**SUPPLIED DATA:**
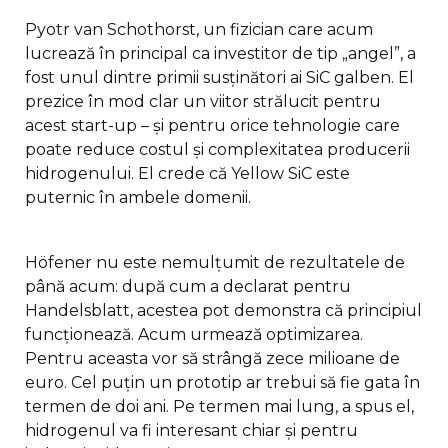
Pyotr van Schothorst, un fizician care acum
lucrează în principal ca investitor de tip „angel”, a
fost unul dintre primii susținători ai SiC galben. El
prezice în mod clar un viitor strălucit pentru
acest start-up – și pentru orice tehnologie care
poate reduce costul și complexitatea producerii
hidrogenului. El crede că Yellow SiC este
puternic în ambele domenii.
Höfener nu este nemulțumit de rezultatele de
până acum: după cum a declarat pentru
Handelsblatt, acestea pot demonstra că principiul
funcționează. Acum urmează optimizarea.
Pentru aceasta vor să strângă zece milioane de
euro. Cel puțin un prototip ar trebui să fie gata în
termen de doi ani. Pe termen mai lung, a spus el,
hidrogenul va fi interesant chiar și pentru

**EXERCISE GOAL:** Return precisely the lines of the records, starting with the line that holds "termen de doi" and ending with the last one.

**ANSWER SECTION:**
termen de doi ani. Pe termen mai lung, a spus el,
hidrogenul va fi interesant chiar și pentru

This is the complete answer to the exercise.